Tried some 6 volt per centimeter [overnight?] gels with hemoglobin, and a comment, not suitable. But quite sufficient to resolve beta BC. That’s a faster sample, faster beta. It’s just my not remembering that has caused the confusion, not really the data. The data eventually are quite clear that you had various forms of [00:20:00] transferrin. Still two-dimensional, [mini?] two-dimensional gel. A whole bunch of samples obtained January 3rd, 1958, referring back to two previous books, Roman 23, Roman 24, which [00:21:00] I have some answer to why that’s written… It’s not my writing. I think that probably is book 13 and book 14, not book 23 and 24. Might be. January 3rd, 1958. No, that’s still the same book. It probably means book 13 and book 14. Photographic tests, still, with microfile, always, constantly fiddling with these variables. More two-dimensional gel. Some one-dimensional gel. Again, two — also, Monday, Tuesday, January 7th, just looking at haptoglobin [00:22:00] types in these, basically. Whole bunch more samples, still with this 25 and 26 and 27 notation, all in Otto’s writing, I think.

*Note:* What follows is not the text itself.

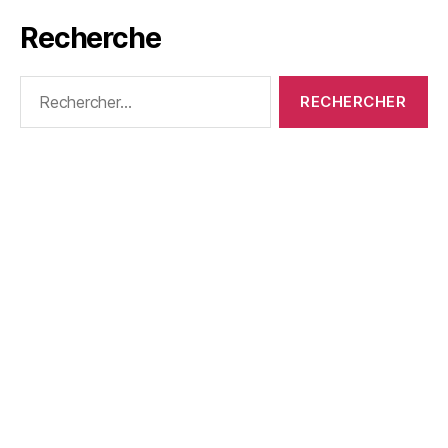
Recherche
Rechercher :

Thursday, Friday, January 10th, trying to improve the [00:23:00] post-albumins, as I called them, 95% full slots to improve slow alpha 2, and ran them horizontally. 2A, 2B, and all three haptoglobin types are in there. The resolution of the post-albumins is not particularly good, but doesn’t say anything about it in the notebook. So I could comment on the difficulty of making tape, slot form, tried some different forms of slot form. [00:24:00] Worried about electrodecantation, which is common with an open slit, and a sample with nothing in support. Electrodecantation was always a worry in running horizontal gels, had been the problem all along. And a tapered slot being tried, 1 and 10 taper on Monday, January the 13th, the top and the bottom of the gel, and various [related?] comments. All showed electrodecantation, very bad, but reversed with the gamma. In other words, the gamma is — [00:25:00] goes up when the serum goes down. Still haven’t made the transition to a vertical gel yet. Tuesday, Wednesday, January 15, just a simple, multiple-slot horizontal gel with open slots.[00:26:00] Just running samples for typing without any particular comments about them in the following pages. Typical being Thursday, Friday, January 17th, six volts per centimeter, self-slicing gel, and the results from it, typing the different haptoglobin, a comment on the transferrin of the beta globin of one sample. Quite good results, January 18th, Friday, Saturday, [00:27:00] not very good, but quite good. And that takes us with Monday, Tuesday, January 21st, six volts per centimeter, etc. Nothing particularly remarkable, but the end of this book.